**Work request**: From the listing below, extract every line containing "each".

**Extracted material**:
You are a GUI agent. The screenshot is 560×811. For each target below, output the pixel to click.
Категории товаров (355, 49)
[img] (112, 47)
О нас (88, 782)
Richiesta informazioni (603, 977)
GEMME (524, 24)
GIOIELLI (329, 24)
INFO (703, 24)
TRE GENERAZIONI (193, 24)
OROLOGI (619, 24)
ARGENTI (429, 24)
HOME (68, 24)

==

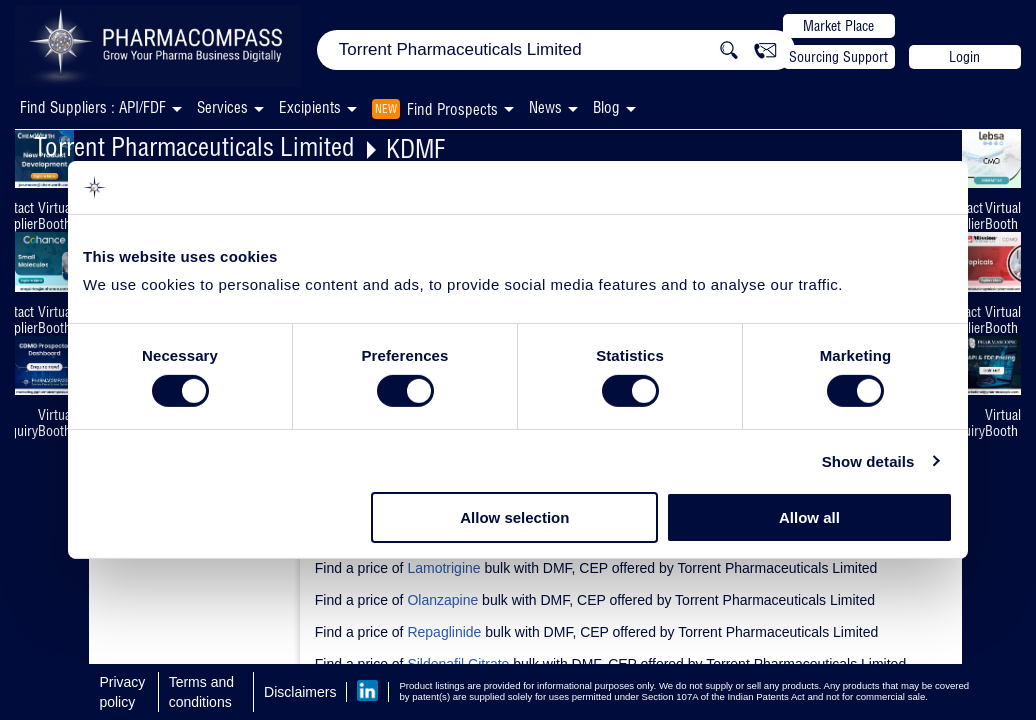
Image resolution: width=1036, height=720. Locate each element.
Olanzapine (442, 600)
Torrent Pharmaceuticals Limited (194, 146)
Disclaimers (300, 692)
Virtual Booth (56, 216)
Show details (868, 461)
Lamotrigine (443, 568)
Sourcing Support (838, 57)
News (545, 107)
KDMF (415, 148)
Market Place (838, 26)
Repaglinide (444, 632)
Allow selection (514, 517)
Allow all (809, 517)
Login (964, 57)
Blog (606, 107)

**Result of the exercise**:
You are a GUI agent. The screenshot is 560×811. For each target below, output the pixel to click.
Image resolution: width=1036, height=720. Locate each element.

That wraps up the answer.